Our results show that detection probability was strongly influenced by playback broadcast and by observer experience. Date irregularly affected species according to their reproductive periods, and we also found that vocal activity gradually diminished proportionally to the hour after sunset. Tawny owl (Strix aluco) was the most abundant and widely distributed species. Its abundance was positively related to forest areas (mainly pine timber forests) and decreased in large urban and agricultural areas. Open space species were less common. Barn owls (Tyto alba), little owls (Athene noctua), Eurasian scops owls (Otus scops) and long-eared owls (Asio otus) avoided forest areas, but showed different responses to agriculture, grass-fields, scrub and urban areas. Finally, European nightjar (Caprimulgus europaeus) was moderately frequent, and its abundance was favored by scrub areas and, weakly, by eucalyptus patches, whereas it was negatively affected by large forest areas. We have shown that it is fundamental to consider the effects of survey-specific covariates in the methodology design and analytical development. Our results also indicate ecological adaptations and population changes in the nocturnal bird community following an increase in urbanization and in the extent of timber plantations, and also the simplification of natural habitats.
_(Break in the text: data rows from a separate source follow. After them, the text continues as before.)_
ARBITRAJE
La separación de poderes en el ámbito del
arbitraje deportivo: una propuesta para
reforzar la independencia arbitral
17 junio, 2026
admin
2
This study was carried out in the Basque Country, northern Spain (7,234 km2, lying between 42º and 43º N and 1º and 3º W; Fig. 1). There are two clearly defined areas (roughly north and south). The northern area, Cantabric region, runs along the coast of the Bay of Biscay. It has an Atlantic climate and mild temperatures with a thermic oscillation of 12ºC from the coldest to the hottest months and 1,200-2,000 mm of rainfall distributed throughout the year (www.euskalmet.euskadi.net). The landscape is mountainous and densely populated, with extensive urban and industrial areas, mainly located in valley floors and on the gentler slopes. Forestry plantations (Pinus radiata and Eucalyptus spp.) have become widespread in the last 80 years, gradually replacing grazing land for extensively-reared livestock, traditional agricultural activities, as well as a few remnants of native forest. The other area, of some 2,500 km2, lies to the south and is situated in a transition area to the Mediterranean climatic region. The climate is dry with a thermic oscillation of 17ºC from the coldest to the hottest months and the landscape is dominated by arable lands, vineyards, Mediterranean scrub and holm-oak woods in the sloping areas.
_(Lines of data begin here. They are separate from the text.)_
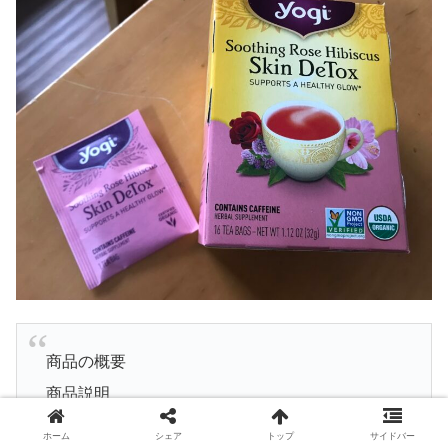
商品の概要
商品説明
健康的な輝きをサポート
ホーム
シェア
トップ
サイドバー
Survey design and survey protocol
Survey methods were based on the methodology used in the little owl (Athene noctua) census carried out in the Basque Country (Zuberogoitia, Zabala, & Martínez, 2011), in which we conducted a large scale detection/non-detection survey encompassing all the Basque Country. However, in the present case, we considered all the owl species and also European nightjars (Caprimulgus europaeus).
First, we randomly selected 65 5x5 km Universal Transverse Mercator (UTM) squares that represented all the vegetation types of the Basque Country. These UTMs were considered our Sampling Units (SU). Second, we randomly selected eight Survey Points (SP) in each SU. The SPs were chosen according to the main habitat types at each SU, considering a minimum distance of 1 km between two SPs. All the SPs were established before the beginning of the surveys and were kept without change until the end of the study. In all, we surveyed 521 SPs which will be considered the sampling sites for our hierarchical models (Fig. 1).
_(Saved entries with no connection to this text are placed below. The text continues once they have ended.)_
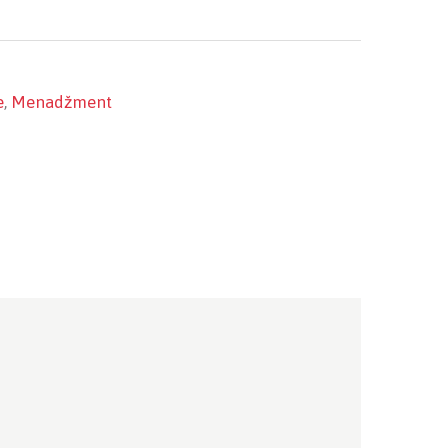
e
,
Menadžment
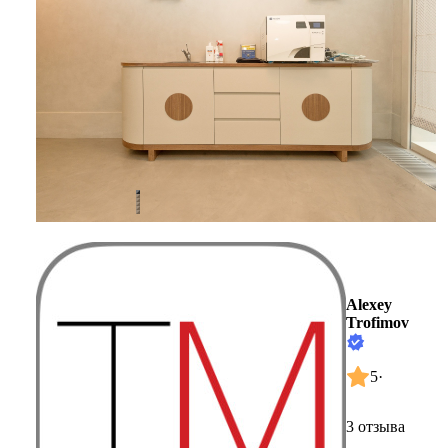
Alexey
Trofimov
5
·
3 отзыва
We considered seven survey periods in 2018 (one per month through January to July, most of the breeding cycle of the target species; Zuberogoitia, Martínez, & Alonso, 2011). In each period we surveyed between four (minimum) and eight (maximum) SPs per SU, being the average of six SPs surveyed per SU and survey period.
In each SP we developed a three-period survey protocol for owl and nightjar census: 5 min waiting for spontaneous voices, 5 min of playback broadcast voices of only one species and 5 min waiting in silence. Therefore, we spent 15 min per survey in each SP. All the surveys were developed during the first hours after dusk. Surveying eight SP in a SU required on average 180 min, and therefore only one or a maximum of two SUs were surveyed per night. Surveys were conducted on calm and dry nights and they were suspended if it started to rain or wind increased, reducing owl detectability (Lengagne & Slater, 2002; Braga & Motta-Junior, 2009; Zuberogoitia et al., 2019).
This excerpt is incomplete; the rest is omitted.